Return the records below character for character.
========================================
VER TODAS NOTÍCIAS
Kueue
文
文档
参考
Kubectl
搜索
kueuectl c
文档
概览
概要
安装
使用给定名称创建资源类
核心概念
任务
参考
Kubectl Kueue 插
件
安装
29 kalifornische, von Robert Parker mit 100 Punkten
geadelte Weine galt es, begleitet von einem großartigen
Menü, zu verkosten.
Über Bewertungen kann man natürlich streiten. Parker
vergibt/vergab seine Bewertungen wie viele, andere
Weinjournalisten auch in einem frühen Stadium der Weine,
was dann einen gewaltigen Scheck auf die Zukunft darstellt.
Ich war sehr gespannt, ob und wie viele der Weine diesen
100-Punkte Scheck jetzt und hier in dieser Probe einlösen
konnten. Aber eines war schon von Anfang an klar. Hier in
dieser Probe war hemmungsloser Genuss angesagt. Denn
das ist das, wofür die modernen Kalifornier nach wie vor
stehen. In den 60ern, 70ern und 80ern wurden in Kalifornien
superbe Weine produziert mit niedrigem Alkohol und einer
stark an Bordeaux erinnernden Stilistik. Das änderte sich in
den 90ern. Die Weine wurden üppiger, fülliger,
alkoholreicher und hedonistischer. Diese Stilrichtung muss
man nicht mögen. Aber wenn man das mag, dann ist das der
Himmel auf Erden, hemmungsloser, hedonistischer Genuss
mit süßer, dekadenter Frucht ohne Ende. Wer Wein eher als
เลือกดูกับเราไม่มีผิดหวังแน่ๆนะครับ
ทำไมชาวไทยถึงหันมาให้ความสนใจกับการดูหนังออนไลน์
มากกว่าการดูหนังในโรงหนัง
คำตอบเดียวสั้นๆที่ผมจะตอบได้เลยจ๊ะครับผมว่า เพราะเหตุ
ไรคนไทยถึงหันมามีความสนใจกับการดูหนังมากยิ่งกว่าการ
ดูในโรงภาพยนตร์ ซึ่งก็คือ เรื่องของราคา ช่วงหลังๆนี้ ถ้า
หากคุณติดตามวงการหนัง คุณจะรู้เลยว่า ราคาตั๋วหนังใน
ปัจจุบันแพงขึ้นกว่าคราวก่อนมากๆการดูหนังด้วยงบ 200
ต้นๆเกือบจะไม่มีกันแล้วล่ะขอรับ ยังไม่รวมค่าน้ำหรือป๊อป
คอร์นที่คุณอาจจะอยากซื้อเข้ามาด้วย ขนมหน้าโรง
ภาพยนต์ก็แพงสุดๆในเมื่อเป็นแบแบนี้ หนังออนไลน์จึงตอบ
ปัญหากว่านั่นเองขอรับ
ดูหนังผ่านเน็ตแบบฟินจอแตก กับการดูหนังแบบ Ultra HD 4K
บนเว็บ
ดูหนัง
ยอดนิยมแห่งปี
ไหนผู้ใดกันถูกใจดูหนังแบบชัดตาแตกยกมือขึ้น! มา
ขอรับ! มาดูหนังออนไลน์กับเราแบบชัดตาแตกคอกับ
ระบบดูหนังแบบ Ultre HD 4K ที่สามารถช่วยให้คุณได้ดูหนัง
========================================
**Finished task**
VER TODAS NOTÍCIAS
Kueue
文
文档
参考
Kubectl
搜索
kueuectl c
文档
概览
概要
安装
使用给定名称创建资源类
核心概念
任务
参考
Kubectl Kueue 插
件
安装
29 kalifornische, von Robert Parker mit 100 Punkten
geadelte Weine galt es, begleitet von einem großartigen
Menü, zu verkosten.
Über Bewertungen kann man natürlich streiten. Parker
vergibt/vergab seine Bewertungen wie viele, andere
Weinjournalisten auch in einem frühen Stadium der Weine,
was dann einen gewaltigen Scheck auf die Zukunft darstellt.
Ich war sehr gespannt, ob und wie viele der Weine diesen
100-Punkte Scheck jetzt und hier in dieser Probe einlösen
konnten. Aber eines war schon von Anfang an klar. Hier in
dieser Probe war hemmungsloser Genuss angesagt. Denn
das ist das, wofür die modernen Kalifornier nach wie vor
stehen. In den 60ern, 70ern und 80ern wurden in Kalifornien
superbe Weine produziert mit niedrigem Alkohol und einer
stark an Bordeaux erinnernden Stilistik. Das änderte sich in
den 90ern. Die Weine wurden üppiger, fülliger,
alkoholreicher und hedonistischer. Diese Stilrichtung muss
man nicht mögen. Aber wenn man das mag, dann ist das der
Himmel auf Erden, hemmungsloser, hedonistischer Genuss
mit süßer, dekadenter Frucht ohne Ende. Wer Wein eher als
เลือกดูกับเราไม่มีผิดหวังแน่ๆนะครับ
ทำไมชาวไทยถึงหันมาให้ความสนใจกับการดูหนังออนไลน์
มากกว่าการดูหนังในโรงหนัง
คำตอบเดียวสั้นๆที่ผมจะตอบได้เลยจ๊ะครับผมว่า เพราะเหตุ
ไรคนไทยถึงหันมามีความสนใจกับการดูหนังมากยิ่งกว่าการ
ดูในโรงภาพยนตร์ ซึ่งก็คือ เรื่องของราคา ช่วงหลังๆนี้ ถ้า
หากคุณติดตามวงการหนัง คุณจะรู้เลยว่า ราคาตั๋วหนังใน
ปัจจุบันแพงขึ้นกว่าคราวก่อนมากๆการดูหนังด้วยงบ 200
ต้นๆเกือบจะไม่มีกันแล้วล่ะขอรับ ยังไม่รวมค่าน้ำหรือป๊อป
คอร์นที่คุณอาจจะอยากซื้อเข้ามาด้วย ขนมหน้าโรง
ภาพยนต์ก็แพงสุดๆในเมื่อเป็นแบแบนี้ หนังออนไลน์จึงตอบ
ปัญหากว่านั่นเองขอรับ
ดูหนังผ่านเน็ตแบบฟินจอแตก กับการดูหนังแบบ Ultra HD 4K
บนเว็บ
ดูหนัง
ยอดนิยมแห่งปี
ไหนผู้ใดกันถูกใจดูหนังแบบชัดตาแตกยกมือขึ้น! มา
ขอรับ! มาดูหนังออนไลน์กับเราแบบชัดตาแตกคอกับ
ระบบดูหนังแบบ Ultre HD 4K ที่สามารถช่วยให้คุณได้ดูหนัง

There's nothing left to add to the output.